__What you have to do__
If a line in the listing contains "OneDriveC", copy it out whole.
BEGIN
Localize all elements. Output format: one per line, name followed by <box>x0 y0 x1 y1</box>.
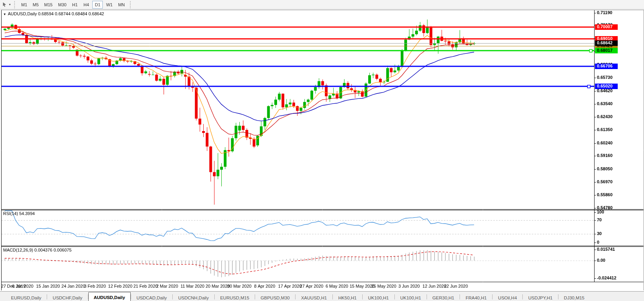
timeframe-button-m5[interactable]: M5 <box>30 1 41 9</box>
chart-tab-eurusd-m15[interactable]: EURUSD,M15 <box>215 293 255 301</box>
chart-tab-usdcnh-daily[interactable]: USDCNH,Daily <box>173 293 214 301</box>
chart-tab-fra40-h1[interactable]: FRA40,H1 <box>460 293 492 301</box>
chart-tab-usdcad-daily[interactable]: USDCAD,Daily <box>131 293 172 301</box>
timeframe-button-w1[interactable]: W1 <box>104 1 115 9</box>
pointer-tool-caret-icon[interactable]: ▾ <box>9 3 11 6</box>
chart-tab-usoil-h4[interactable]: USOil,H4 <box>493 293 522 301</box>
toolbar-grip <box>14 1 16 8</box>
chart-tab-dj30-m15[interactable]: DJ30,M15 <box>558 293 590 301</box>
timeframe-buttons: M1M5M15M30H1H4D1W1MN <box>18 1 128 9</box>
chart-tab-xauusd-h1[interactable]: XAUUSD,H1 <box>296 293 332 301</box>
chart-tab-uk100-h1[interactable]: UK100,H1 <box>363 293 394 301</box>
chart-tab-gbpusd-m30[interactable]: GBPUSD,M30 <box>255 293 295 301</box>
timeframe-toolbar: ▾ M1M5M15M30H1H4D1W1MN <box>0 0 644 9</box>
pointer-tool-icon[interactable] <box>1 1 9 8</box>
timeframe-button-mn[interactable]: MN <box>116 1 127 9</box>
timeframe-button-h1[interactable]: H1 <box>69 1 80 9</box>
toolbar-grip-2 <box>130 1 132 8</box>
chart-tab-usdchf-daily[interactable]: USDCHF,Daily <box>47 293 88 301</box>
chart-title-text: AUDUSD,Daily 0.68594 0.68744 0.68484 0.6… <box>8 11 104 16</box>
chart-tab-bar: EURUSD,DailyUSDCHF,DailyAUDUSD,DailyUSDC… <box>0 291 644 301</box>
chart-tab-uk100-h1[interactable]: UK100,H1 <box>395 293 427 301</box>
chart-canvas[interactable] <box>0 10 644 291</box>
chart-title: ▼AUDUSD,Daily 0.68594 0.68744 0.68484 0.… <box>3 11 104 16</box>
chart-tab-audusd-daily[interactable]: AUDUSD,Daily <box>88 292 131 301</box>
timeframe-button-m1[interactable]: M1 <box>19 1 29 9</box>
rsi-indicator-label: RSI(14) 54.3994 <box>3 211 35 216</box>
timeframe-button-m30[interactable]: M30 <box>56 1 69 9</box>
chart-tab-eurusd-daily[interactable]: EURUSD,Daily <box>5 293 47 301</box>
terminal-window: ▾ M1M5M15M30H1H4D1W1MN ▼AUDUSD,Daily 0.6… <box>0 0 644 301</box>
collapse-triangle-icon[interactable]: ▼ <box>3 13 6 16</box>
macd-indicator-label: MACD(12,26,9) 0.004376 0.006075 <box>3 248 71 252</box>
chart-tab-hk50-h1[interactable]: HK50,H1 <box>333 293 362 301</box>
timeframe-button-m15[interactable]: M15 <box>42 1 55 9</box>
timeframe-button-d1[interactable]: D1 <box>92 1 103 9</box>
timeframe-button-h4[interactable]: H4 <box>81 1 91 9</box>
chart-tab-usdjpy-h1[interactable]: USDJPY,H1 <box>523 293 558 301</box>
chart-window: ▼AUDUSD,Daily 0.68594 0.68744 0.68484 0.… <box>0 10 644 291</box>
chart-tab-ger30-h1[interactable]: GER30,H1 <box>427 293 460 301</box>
END
BEGIN
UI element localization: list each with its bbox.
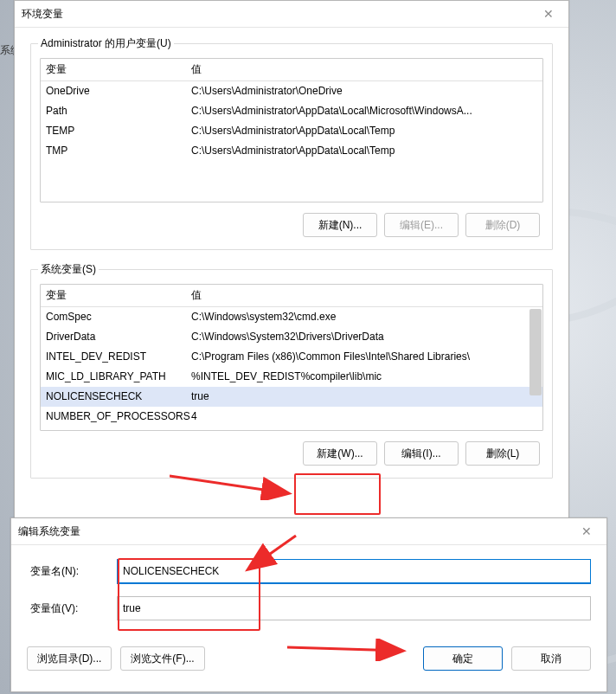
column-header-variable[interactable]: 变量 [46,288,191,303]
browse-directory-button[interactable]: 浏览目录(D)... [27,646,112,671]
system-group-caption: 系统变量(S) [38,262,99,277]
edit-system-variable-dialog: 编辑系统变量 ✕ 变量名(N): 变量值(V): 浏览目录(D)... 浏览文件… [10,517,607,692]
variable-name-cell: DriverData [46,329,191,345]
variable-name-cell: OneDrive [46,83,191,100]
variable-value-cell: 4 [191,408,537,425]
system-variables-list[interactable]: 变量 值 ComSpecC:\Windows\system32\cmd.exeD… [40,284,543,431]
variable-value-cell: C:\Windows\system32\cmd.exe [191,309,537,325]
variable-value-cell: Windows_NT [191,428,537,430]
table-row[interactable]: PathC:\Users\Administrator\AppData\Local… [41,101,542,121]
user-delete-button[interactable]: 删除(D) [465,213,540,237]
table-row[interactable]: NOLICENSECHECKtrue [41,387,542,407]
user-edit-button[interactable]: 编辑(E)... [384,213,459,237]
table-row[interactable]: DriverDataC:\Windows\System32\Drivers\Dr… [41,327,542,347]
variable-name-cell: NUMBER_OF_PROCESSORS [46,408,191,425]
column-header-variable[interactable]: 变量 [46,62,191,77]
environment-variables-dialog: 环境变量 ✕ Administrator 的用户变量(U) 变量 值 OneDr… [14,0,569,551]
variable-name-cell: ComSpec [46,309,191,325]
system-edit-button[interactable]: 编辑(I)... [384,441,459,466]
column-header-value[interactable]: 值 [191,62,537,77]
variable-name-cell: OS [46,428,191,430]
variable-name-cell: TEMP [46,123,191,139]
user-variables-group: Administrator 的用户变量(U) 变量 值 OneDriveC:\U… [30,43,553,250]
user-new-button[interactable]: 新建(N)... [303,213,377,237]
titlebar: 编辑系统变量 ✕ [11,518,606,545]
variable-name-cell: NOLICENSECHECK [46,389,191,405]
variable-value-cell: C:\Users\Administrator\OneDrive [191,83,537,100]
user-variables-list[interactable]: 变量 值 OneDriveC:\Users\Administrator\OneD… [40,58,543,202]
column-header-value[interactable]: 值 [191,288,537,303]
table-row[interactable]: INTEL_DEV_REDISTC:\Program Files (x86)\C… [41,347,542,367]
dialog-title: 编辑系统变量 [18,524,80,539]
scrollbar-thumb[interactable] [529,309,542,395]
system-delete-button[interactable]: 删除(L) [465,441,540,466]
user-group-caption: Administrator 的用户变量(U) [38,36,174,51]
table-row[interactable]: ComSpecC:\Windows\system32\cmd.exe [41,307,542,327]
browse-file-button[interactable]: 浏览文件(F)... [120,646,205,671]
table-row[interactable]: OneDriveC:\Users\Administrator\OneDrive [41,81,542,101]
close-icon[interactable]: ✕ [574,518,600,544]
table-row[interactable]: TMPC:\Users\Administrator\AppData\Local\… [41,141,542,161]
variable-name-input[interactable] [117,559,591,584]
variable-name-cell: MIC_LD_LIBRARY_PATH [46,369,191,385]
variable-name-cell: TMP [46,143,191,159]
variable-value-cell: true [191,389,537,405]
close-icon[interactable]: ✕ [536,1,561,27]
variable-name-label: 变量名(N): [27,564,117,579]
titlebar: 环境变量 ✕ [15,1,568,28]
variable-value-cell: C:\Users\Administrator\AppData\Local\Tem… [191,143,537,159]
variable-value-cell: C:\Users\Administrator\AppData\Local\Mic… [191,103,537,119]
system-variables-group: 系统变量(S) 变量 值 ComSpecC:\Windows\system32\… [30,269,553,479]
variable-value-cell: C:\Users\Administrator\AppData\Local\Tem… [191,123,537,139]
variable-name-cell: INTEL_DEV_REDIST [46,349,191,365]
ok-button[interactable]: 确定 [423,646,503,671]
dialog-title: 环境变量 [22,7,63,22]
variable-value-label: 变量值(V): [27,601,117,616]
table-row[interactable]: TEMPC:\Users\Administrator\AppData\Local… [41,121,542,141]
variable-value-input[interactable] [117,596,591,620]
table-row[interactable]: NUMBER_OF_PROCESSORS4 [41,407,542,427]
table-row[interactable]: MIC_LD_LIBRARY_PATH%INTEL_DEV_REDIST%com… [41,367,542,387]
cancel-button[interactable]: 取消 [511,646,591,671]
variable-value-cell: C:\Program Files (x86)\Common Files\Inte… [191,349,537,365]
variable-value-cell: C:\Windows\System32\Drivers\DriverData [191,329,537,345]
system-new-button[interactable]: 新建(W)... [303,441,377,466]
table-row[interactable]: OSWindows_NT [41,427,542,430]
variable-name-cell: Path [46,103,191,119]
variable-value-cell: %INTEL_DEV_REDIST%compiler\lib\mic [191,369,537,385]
END
BEGIN
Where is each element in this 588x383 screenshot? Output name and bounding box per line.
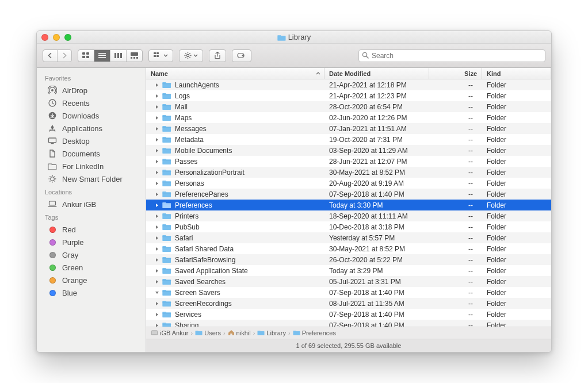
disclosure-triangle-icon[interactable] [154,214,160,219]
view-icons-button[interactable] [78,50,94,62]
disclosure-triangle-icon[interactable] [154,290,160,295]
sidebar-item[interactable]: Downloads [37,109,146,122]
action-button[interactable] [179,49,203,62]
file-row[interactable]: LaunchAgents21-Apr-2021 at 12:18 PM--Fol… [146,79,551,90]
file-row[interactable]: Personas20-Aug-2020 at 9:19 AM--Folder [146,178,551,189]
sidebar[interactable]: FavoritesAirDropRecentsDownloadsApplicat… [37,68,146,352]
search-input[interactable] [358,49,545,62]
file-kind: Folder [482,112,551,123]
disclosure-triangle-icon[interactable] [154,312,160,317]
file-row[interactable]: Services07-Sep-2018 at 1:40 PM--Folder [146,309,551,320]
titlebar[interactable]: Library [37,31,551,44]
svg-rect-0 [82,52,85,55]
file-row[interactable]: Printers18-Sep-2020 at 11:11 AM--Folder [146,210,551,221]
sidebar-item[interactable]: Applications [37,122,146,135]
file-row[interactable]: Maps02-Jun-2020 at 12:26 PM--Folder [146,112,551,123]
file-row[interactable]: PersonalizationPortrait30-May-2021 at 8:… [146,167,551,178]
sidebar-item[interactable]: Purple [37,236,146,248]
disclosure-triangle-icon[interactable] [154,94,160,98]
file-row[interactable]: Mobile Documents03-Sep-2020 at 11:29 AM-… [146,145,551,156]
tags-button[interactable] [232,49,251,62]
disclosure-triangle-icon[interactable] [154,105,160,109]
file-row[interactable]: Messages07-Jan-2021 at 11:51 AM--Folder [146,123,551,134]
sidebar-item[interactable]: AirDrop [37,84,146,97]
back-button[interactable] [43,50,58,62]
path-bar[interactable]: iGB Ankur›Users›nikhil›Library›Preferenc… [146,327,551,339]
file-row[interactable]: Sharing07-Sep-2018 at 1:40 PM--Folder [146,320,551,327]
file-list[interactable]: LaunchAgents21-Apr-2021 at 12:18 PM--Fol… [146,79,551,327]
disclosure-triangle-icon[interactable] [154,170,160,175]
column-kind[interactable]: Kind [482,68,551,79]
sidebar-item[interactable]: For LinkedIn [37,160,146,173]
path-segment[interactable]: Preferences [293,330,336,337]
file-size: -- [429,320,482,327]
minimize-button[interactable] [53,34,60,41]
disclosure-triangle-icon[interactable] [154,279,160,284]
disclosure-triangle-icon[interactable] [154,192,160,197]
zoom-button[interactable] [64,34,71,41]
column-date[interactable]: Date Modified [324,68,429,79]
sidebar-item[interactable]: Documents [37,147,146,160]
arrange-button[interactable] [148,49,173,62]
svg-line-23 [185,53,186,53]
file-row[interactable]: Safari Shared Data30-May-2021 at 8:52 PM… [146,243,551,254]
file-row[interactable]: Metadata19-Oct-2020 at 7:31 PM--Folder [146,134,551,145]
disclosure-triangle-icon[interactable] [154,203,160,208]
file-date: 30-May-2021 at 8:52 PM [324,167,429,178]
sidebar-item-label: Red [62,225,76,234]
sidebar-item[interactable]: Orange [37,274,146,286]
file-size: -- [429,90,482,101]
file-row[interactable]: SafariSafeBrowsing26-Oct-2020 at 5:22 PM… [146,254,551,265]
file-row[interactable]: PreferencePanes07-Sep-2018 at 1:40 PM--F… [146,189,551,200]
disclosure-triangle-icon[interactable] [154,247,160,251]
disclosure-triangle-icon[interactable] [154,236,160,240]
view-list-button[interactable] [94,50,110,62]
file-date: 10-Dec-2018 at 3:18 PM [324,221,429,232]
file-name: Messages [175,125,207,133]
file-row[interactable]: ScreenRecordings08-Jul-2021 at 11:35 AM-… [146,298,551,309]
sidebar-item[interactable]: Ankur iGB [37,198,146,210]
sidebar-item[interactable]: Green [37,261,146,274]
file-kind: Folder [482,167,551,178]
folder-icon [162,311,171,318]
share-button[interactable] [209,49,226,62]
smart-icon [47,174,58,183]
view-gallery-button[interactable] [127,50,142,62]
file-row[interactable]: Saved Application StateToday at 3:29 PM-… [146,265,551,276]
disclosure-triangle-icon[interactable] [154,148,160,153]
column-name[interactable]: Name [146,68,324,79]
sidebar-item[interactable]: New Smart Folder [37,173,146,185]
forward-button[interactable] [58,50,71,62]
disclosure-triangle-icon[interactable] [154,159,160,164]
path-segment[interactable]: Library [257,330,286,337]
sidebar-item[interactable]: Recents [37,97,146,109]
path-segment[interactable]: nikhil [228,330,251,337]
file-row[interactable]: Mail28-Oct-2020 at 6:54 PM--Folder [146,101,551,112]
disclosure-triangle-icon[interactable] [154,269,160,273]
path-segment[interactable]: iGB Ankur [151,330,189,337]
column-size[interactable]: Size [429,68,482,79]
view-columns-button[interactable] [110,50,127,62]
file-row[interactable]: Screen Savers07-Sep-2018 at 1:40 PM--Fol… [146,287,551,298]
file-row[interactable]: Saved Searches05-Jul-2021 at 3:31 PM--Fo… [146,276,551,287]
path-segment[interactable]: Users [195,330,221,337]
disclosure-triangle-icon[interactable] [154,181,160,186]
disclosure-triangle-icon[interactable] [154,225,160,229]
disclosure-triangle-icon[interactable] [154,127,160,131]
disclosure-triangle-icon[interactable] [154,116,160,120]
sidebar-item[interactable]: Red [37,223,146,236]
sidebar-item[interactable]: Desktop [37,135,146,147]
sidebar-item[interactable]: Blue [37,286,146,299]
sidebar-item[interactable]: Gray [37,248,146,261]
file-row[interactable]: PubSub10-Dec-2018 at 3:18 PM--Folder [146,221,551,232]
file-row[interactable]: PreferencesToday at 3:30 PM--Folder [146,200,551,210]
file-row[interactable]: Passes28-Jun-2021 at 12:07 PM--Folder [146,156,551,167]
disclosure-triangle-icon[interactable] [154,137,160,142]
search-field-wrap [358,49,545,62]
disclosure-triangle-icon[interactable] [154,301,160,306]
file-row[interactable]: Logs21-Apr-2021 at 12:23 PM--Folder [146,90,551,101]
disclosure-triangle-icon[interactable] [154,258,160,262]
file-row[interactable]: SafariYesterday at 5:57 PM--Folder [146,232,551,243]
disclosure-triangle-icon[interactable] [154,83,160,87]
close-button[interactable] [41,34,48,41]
END
__Answer to this exercise__
user-variables-group: Administrator 的用户变量(U) 变量 值 OneDriveC:\U… [30,43,553,250]
user-variables-list[interactable]: 变量 值 OneDriveC:\Users\Administrator\OneD… [40,58,543,202]
table-row[interactable]: OneDriveC:\Users\Administrator\OneDrive [41,81,542,101]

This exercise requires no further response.